Em vez de fazer um transplante de medula óssea com células-tronco obtidas a partir de um doador adulto compatível, eles optaram por usar as células-tronco encontradas no sangue do cordão umbilical de um recém-nascido.

De acordo com os responsáveis pelo estudo, isso pode ampliar o número de indivíduos de diferentes origens que se beneficiariam dessa estratégia, já que é possível usar o sangue de cordão umbilical de um doador parcialmente compatível, enquanto que o transplante convencional exige uma similaridade bem maior entre quem está doando e quem está recebendo.

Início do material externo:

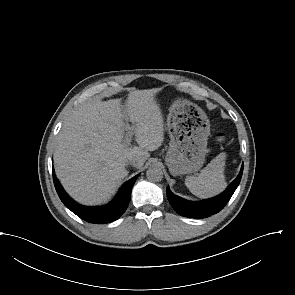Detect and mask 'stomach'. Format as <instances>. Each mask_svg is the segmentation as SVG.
I'll return each instance as SVG.
<instances>
[{
    "label": "stomach",
    "instance_id": "1",
    "mask_svg": "<svg viewBox=\"0 0 295 295\" xmlns=\"http://www.w3.org/2000/svg\"><path fill=\"white\" fill-rule=\"evenodd\" d=\"M167 129L171 141L165 162L171 174L198 171L208 153L210 122L206 113L186 99H177L169 108Z\"/></svg>",
    "mask_w": 295,
    "mask_h": 295
}]
</instances>
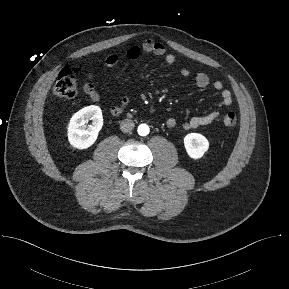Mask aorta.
Wrapping results in <instances>:
<instances>
[{
    "mask_svg": "<svg viewBox=\"0 0 289 289\" xmlns=\"http://www.w3.org/2000/svg\"><path fill=\"white\" fill-rule=\"evenodd\" d=\"M138 134L141 136H146L149 134V126L146 124H141L138 126Z\"/></svg>",
    "mask_w": 289,
    "mask_h": 289,
    "instance_id": "762f6f07",
    "label": "aorta"
}]
</instances>
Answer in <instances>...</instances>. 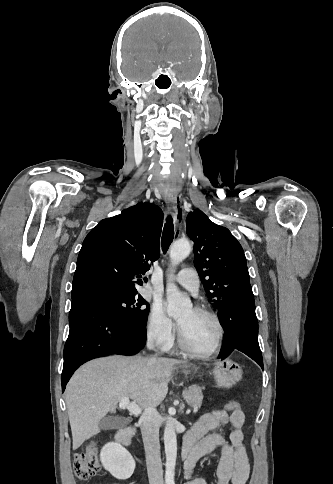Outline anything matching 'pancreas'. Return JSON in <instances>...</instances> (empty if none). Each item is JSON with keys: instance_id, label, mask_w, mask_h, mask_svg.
<instances>
[{"instance_id": "obj_1", "label": "pancreas", "mask_w": 333, "mask_h": 484, "mask_svg": "<svg viewBox=\"0 0 333 484\" xmlns=\"http://www.w3.org/2000/svg\"><path fill=\"white\" fill-rule=\"evenodd\" d=\"M203 387L192 385L183 392V397L187 404L193 408H199L202 404Z\"/></svg>"}]
</instances>
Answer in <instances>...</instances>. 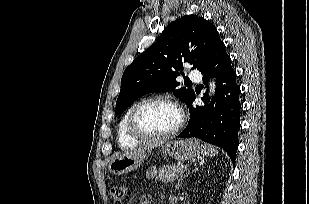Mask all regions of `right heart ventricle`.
Returning a JSON list of instances; mask_svg holds the SVG:
<instances>
[{"label":"right heart ventricle","mask_w":309,"mask_h":204,"mask_svg":"<svg viewBox=\"0 0 309 204\" xmlns=\"http://www.w3.org/2000/svg\"><path fill=\"white\" fill-rule=\"evenodd\" d=\"M136 104H133L128 110L124 113L122 119L120 120L118 126V143L122 148L134 147L139 143V140H136L130 136L127 130V121L131 110Z\"/></svg>","instance_id":"1"}]
</instances>
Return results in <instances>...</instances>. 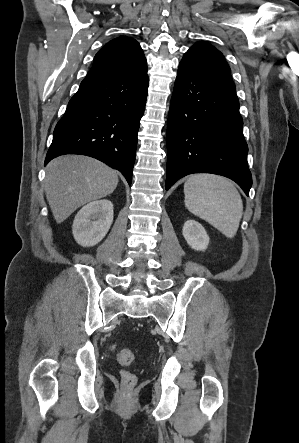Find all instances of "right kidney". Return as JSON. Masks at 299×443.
<instances>
[{
    "instance_id": "right-kidney-1",
    "label": "right kidney",
    "mask_w": 299,
    "mask_h": 443,
    "mask_svg": "<svg viewBox=\"0 0 299 443\" xmlns=\"http://www.w3.org/2000/svg\"><path fill=\"white\" fill-rule=\"evenodd\" d=\"M113 222V204L107 199L85 205L75 216L72 226L74 239L84 247L98 244Z\"/></svg>"
}]
</instances>
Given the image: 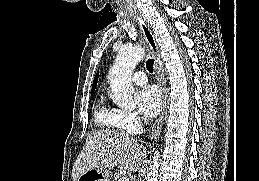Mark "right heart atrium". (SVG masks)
<instances>
[{
  "label": "right heart atrium",
  "mask_w": 259,
  "mask_h": 181,
  "mask_svg": "<svg viewBox=\"0 0 259 181\" xmlns=\"http://www.w3.org/2000/svg\"><path fill=\"white\" fill-rule=\"evenodd\" d=\"M123 128L129 132H136L141 126V118L135 112L118 110Z\"/></svg>",
  "instance_id": "1"
}]
</instances>
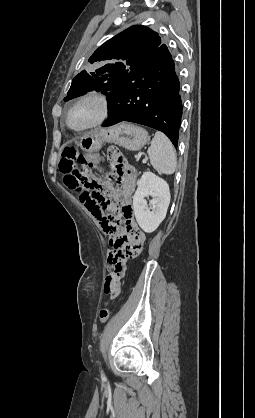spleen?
<instances>
[{"label":"spleen","instance_id":"1","mask_svg":"<svg viewBox=\"0 0 255 418\" xmlns=\"http://www.w3.org/2000/svg\"><path fill=\"white\" fill-rule=\"evenodd\" d=\"M150 163L159 174H173L177 158L174 147L168 137L160 131L155 133L147 151Z\"/></svg>","mask_w":255,"mask_h":418}]
</instances>
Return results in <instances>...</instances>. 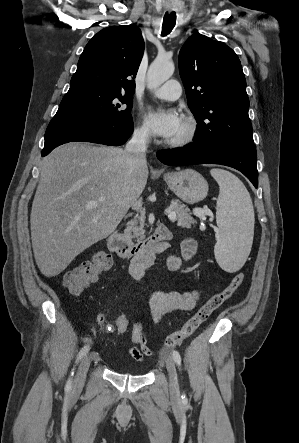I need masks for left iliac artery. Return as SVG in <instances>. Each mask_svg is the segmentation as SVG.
Wrapping results in <instances>:
<instances>
[{"mask_svg": "<svg viewBox=\"0 0 299 443\" xmlns=\"http://www.w3.org/2000/svg\"><path fill=\"white\" fill-rule=\"evenodd\" d=\"M173 358H174L175 362L177 363V365L180 366L181 365V356L178 351H173ZM182 399L183 400L187 399L185 394L182 395Z\"/></svg>", "mask_w": 299, "mask_h": 443, "instance_id": "left-iliac-artery-1", "label": "left iliac artery"}]
</instances>
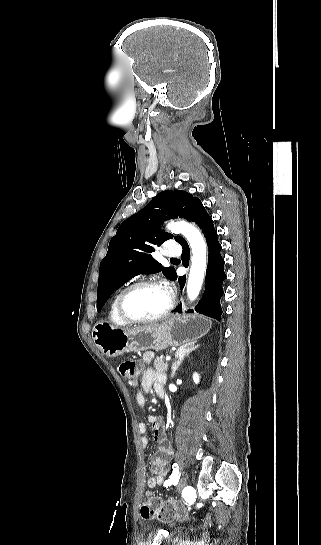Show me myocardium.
<instances>
[{"label": "myocardium", "instance_id": "obj_1", "mask_svg": "<svg viewBox=\"0 0 321 545\" xmlns=\"http://www.w3.org/2000/svg\"><path fill=\"white\" fill-rule=\"evenodd\" d=\"M140 288L162 289V290L166 291L168 293V295H169V305H168L167 309L164 312H162L161 314L150 317V318L139 319V320H134V319L129 318L127 316V314L125 313V311H124V307H123L124 299H125L126 295L129 292H131L133 290H136V289H140ZM174 307H175V298H174V294L172 293V291L168 287L163 285L162 283H160L158 281H154V280L138 281V282H135L133 284L128 285L127 287H125L124 289H122L120 291V293L117 296V301H116L117 314H118L119 318L121 319V321L123 323H125L126 325H128V326H141V325H146V324L159 322V321L165 319L172 312Z\"/></svg>", "mask_w": 321, "mask_h": 545}]
</instances>
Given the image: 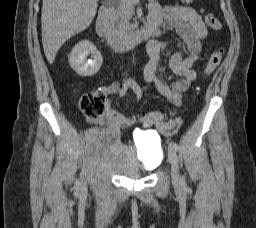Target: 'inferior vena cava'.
<instances>
[{"label": "inferior vena cava", "instance_id": "inferior-vena-cava-1", "mask_svg": "<svg viewBox=\"0 0 256 228\" xmlns=\"http://www.w3.org/2000/svg\"><path fill=\"white\" fill-rule=\"evenodd\" d=\"M115 19H116V11L114 7H111L107 10V13H106V20L110 28L114 27Z\"/></svg>", "mask_w": 256, "mask_h": 228}]
</instances>
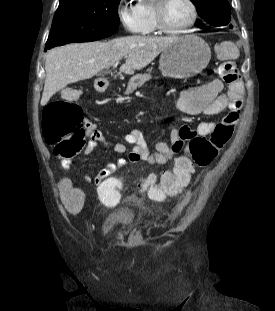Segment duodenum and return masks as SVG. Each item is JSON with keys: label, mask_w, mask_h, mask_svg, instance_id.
<instances>
[{"label": "duodenum", "mask_w": 275, "mask_h": 311, "mask_svg": "<svg viewBox=\"0 0 275 311\" xmlns=\"http://www.w3.org/2000/svg\"><path fill=\"white\" fill-rule=\"evenodd\" d=\"M108 88V82L106 77H101L95 82V89L98 93H105Z\"/></svg>", "instance_id": "obj_1"}]
</instances>
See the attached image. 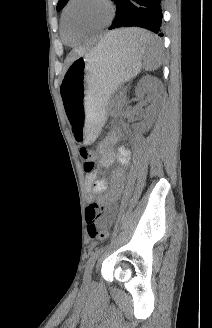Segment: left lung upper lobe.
<instances>
[{"label": "left lung upper lobe", "mask_w": 212, "mask_h": 328, "mask_svg": "<svg viewBox=\"0 0 212 328\" xmlns=\"http://www.w3.org/2000/svg\"><path fill=\"white\" fill-rule=\"evenodd\" d=\"M68 0H59L58 4H57V10L62 9L66 4H67Z\"/></svg>", "instance_id": "5c2ea615"}]
</instances>
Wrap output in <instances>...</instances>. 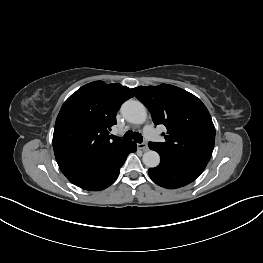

Embora a notícia tenha sido celebrada na comunidade científica e entre associações de pacientes, é importante dizer que tratamentos do tipo só são indicados para uma parcela mínima dos mais de 37 milhões de pessoas infectadas com o HIV no mundo.

Ativistas defendem que a notícia de mais uma pessoa curada do HIV deve ser analisada com cautela.

Para Beto de Jesus, diretor da AHF Brasil, a novidade é uma esperança na ciência.

“Seguimos firmes na luta contra a aids e confiando na ciência! E também sempre atentos para que novas tecnologias sejam acessíveis para o maior número possível de pessoas.”

Confira aqui o que se sabe sobre o terceiro caso de provável cura, o método de tratamento e o impacto que ele pode ter no futuro.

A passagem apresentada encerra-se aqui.